Q: This task is a tall order for a small agency, under the Commerce Department, that the Washington Post called “notoriously underfunded and understaffed.” How many people at NIST are working on this?

A: First, I’d like to say that we at NIST have a spectacular history of engaging with broad communities. In putting together the AI risk framework we heard from more than 240 distinct organizations and got something like 660 sets of public comments. In quality of output and impact, we don’t seem small. We have more than a dozen people on the team and are expanding.

Q: Will NIST’s budget grow from the current $1.6 billion in view of the AI mission?

A: Congress writes the checks for us and we have been grateful for its support.

Q: The executive order gives you until July to create a toolset for guaranteeing AI safety and trustworthiness. I understand you called that “an almost impossible deadline” at a conference last month.

A: Yes, but I quickly added that this is not the first time we have faced this type of challenge, that we have a brilliant team, are committed and excited. As for the deadline, it’s not like we are starting from scratch. In June we put together a public working group focused on four different sets of guidelines including for authenticating synthetic content.

Q: Members of the House Committee on Science and Technology said in a letter last month that they learned NIST intends to make grants or awards through through a new AI safety institute — suggesting a lack of transparency. A: Indeed, we are exploring options for a competitive process to support cooperative research opportunities. Our scientific independence is really important to us. While we are running a massive engagement process, we are the ultimate authors of whatever we produce. We never delegate to somebody else.

Q: A consortium created to assist the AI safety institute is apt to spark controversy due to industry involvement. What do consortium members have to agree to?

A: We posted a template for that agreement on our website at the end of December. Openness and transparency are a hallmark for us. The template is out there.
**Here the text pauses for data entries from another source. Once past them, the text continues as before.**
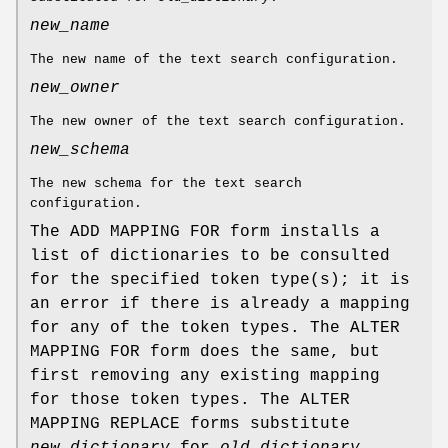
new_name
The new name of the text search configuration.
new_owner
The new owner of the text search configuration.
new_schema
The new schema for the text search
configuration.
The ADD MAPPING FOR form installs a
list of dictionaries to be consulted
for the specified token type(s); it is
an error if there is already a mapping
for any of the token types. The ALTER
MAPPING FOR form does the same, but
first removing any existing mapping
for those token types. The ALTER
MAPPING REPLACE forms substitute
Q: The AI risk framework was voluntary but the executive order mandates some obligations for developers. That includes submitting large-language models for government red-teaming (testing for risks and vulnerabilities) once they reach a certain threshold in size and computing power. Will NIST be in charge of determining which models get red-teamed?

A: Our job is to advance the measurement science and standards needed for this work. That will include some evaluations. This is something we ahve done for face recognition algorithms. As for tasking (the red-teaming), NIST is not going to do any of those things. Our job is to help industry develop technically sound, scientifically valid standards. We are a non-regulatory agency, neutral and objective.
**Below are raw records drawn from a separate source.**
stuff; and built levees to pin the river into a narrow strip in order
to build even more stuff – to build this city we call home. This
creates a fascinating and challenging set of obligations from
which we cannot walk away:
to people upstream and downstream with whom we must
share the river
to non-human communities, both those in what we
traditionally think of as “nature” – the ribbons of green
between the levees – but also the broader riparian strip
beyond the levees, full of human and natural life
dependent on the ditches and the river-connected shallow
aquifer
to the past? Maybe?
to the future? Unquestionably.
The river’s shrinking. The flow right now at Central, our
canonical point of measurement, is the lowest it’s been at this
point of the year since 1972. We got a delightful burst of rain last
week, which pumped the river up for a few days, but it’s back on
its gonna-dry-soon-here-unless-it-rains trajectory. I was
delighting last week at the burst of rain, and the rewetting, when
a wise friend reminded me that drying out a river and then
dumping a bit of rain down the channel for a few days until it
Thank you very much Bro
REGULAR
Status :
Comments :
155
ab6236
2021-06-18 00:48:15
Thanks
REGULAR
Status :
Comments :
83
Q: How AIs are trained and the guardrails placed on them can vary widely. And sometimes features like cybersecurity have been an afterthought. How do we guarantee risk is accurately assessed and identified — especially when we may not know what publicly released models have been trained on?

A: In the AI risk management framework we came up with a taxonomy of sorts for trustworthiness, stressing the importance of addressing it during design, development and deployment — including regular monitoring and evaluations during AI systems’ lifecycles. Everyone has learned we can’t afford to try to fix AI systems after they are out in use. It has to be done as early as possible.

And yes, much depends on the use case. Take facial recognition. It’s one thing if I’m using it to unlock my phone. A totally different set of security, privacy and accuracy requirements come into play when, say, law enforcement uses it to try to solve a crime. Tradeoffs between convenience and security, bias and privacy — all depend on context of use.